Make an exact copy of the records, leaving out the images.

+++

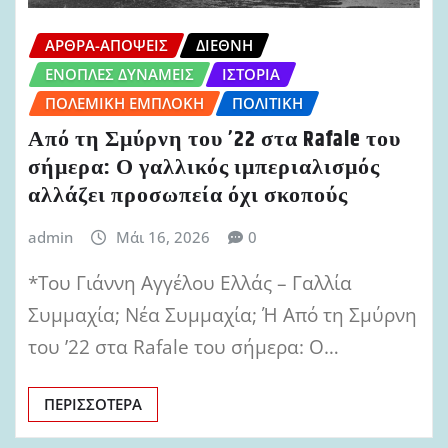
ΆΡΘΡΑ-ΑΠΌΨΕΙΣ
ΔΙΕΘΝΉ
ΈΝΟΠΛΕΣ ΔΥΝΆΜΕΙΣ
ΙΣΤΟΡΊΑ
ΠΟΛΕΜΙΚΉ ΕΜΠΛΟΚΉ
ΠΟΛΙΤΙΚΉ
Από τη Σμύρνη του ’22 στα Rafale του
σήμερα: Ο γαλλικός ιμπεριαλισμός
αλλάζει προσωπεία όχι σκοπούς
admin
Μάι 16, 2026
0
*Του Γιάννη Αγγέλου Ελλάς – Γαλλία
Συμμαχία; Νέα Συμμαχία; Ή Από τη Σμύρνη
του ’22 στα Rafale του σήμερα: Ο…
ΠΕΡΙΣΣΌΤΕΡΑ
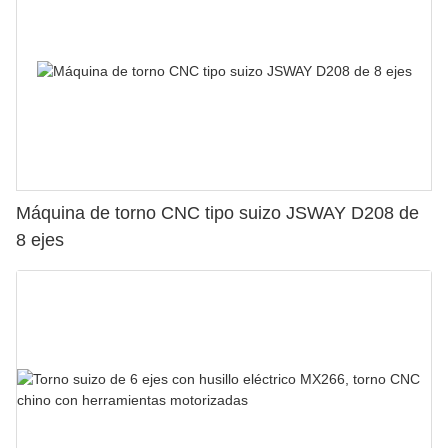
Máquina de torno CNC tipo suizo JSWAY D208 de
8 ejes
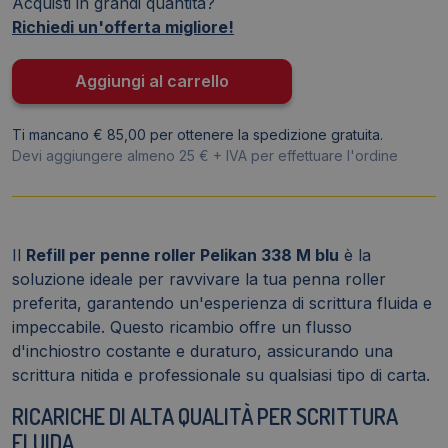
Acquisti in grandi quantità?
Pelikan
Richiedi un'offerta migliore!
-
Blu
-
Aggiungi al carrello
media
1
Ti mancano € 85,00 per ottenere la spedizione gratuita.
mm
Devi aggiungere almeno 25 € + IVA per effettuare l'ordine
-
0F6MD0
quantità
Il
Refill per penne roller Pelikan 338 M blu
è la
soluzione ideale per ravvivare la tua penna roller
preferita, garantendo un'esperienza di scrittura fluida e
impeccabile. Questo ricambio offre un flusso
d'inchiostro costante e duraturo, assicurando una
scrittura nitida e professionale su qualsiasi tipo di carta.
RICARICHE DI ALTA QUALITÀ PER SCRITTURA
FLUIDA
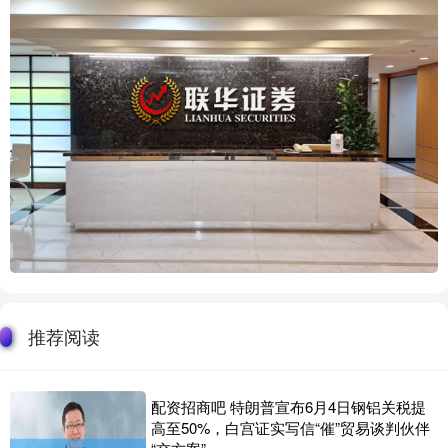
推荐阅读
配资招商吧 特朗普宣布6月4日钢铝关税提
高至50%，白宫证实写信“催”贸易谈判伙伴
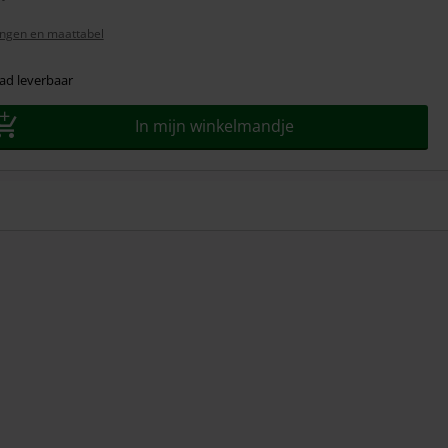
ngen en maattabel
ad leverbaar
In mijn winkelmandje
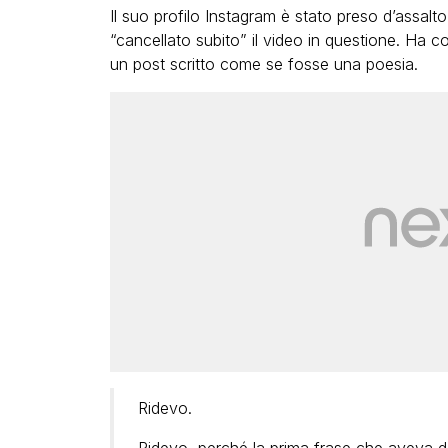
Il suo profilo Instagram è stato preso d’assalt
“cancellato subito” il video in questione. Ha
un post scritto come se fosse una poesia.
Ridevo.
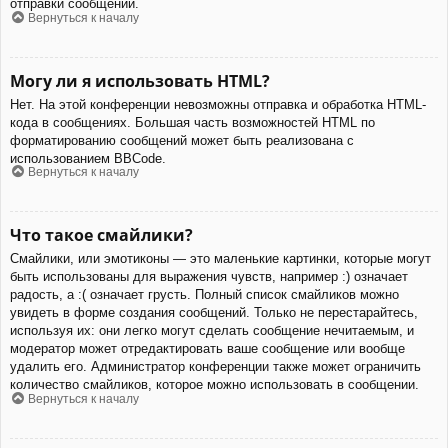
отправки сообщений.
Вернуться к началу
Могу ли я использовать HTML?
Нет. На этой конференции невозможны отправка и обработка HTML-
кода в сообщениях. Большая часть возможностей HTML по
форматированию сообщений может быть реализована с
использованием BBCode.
Вернуться к началу
Что такое смайлики?
Смайлики, или эмотиконы — это маленькие картинки, которые могут
быть использованы для выражения чувств, например :) означает
радость, а :( означает грусть. Полный список смайликов можно
увидеть в форме создания сообщений. Только не перестарайтесь,
используя их: они легко могут сделать сообщение нечитаемым, и
модератор может отредактировать ваше сообщение или вообще
удалить его. Администратор конференции также может ограничить
количество смайликов, которое можно использовать в сообщении.
Вернуться к началу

+++

# [PROBLEM SOLUTION]
ΆΡΘΡΑ-ΑΠΌΨΕΙΣ
ΔΙΕΘΝΉ
ΈΝΟΠΛΕΣ ΔΥΝΆΜΕΙΣ
ΙΣΤΟΡΊΑ
ΠΟΛΕΜΙΚΉ ΕΜΠΛΟΚΉ
ΠΟΛΙΤΙΚΉ
Από τη Σμύρνη του ’22 στα Rafale του
σήμερα: Ο γαλλικός ιμπεριαλισμός
αλλάζει προσωπεία όχι σκοπούς
admin
Μάι 16, 2026
0
*Του Γιάννη Αγγέλου Ελλάς – Γαλλία
Συμμαχία; Νέα Συμμαχία; Ή Από τη Σμύρνη
του ’22 στα Rafale του σήμερα: Ο…
ΠΕΡΙΣΣΌΤΕΡΑ
Máquina de torno CNC tipo suizo JSWAY D208 de
8 ejes
Acquisti in grandi quantità?
Pelikan
Richiedi un'offerta migliore!
-
Blu
-
Aggiungi al carrello
media
1
Ti mancano € 85,00 per ottenere la spedizione gratuita.
mm
Devi aggiungere almeno 25 € + IVA per effettuare l'ordine
-
0F6MD0
quantità
Il
Refill per penne roller Pelikan 338 M blu
è la
soluzione ideale per ravvivare la tua penna roller
preferita, garantendo un'esperienza di scrittura fluida e
impeccabile. Questo ricambio offre un flusso
d'inchiostro costante e duraturo, assicurando una
scrittura nitida e professionale su qualsiasi tipo di carta.
RICARICHE DI ALTA QUALITÀ PER SCRITTURA
FLUIDA
推荐阅读
配资招商吧 特朗普宣布6月4日钢铝关税提
高至50%，白宫证实写信“催”贸易谈判伙伴
ngen en maattabel
ad leverbaar
In mijn winkelmandje
Il suo profilo Instagram è stato preso d’assalt
“cancellato subito” il video in questione. Ha
un post scritto come se fosse una poesia.
Ridevo.
отправки сообщений.
Вернуться к началу
Могу ли я использовать HTML?
Нет. На этой конференции невозможны отправка и обработка HTML-
кода в сообщениях. Большая часть возможностей HTML по
форматированию сообщений может быть реализована с
использованием BBCode.
Вернуться к началу
Что такое смайлики?
Смайлики, или эмотиконы — это маленькие картинки, которые могут
быть использованы для выражения чувств, например :) означает
радость, а :( означает грусть. Полный список смайликов можно
увидеть в форме создания сообщений. Только не перестарайтесь,
используя их: они легко могут сделать сообщение нечитаемым, и
модератор может отредактировать ваше сообщение или вообще
удалить его. Администратор конференции также может ограничить
количество смайликов, которое можно использовать в сообщении.
Вернуться к началу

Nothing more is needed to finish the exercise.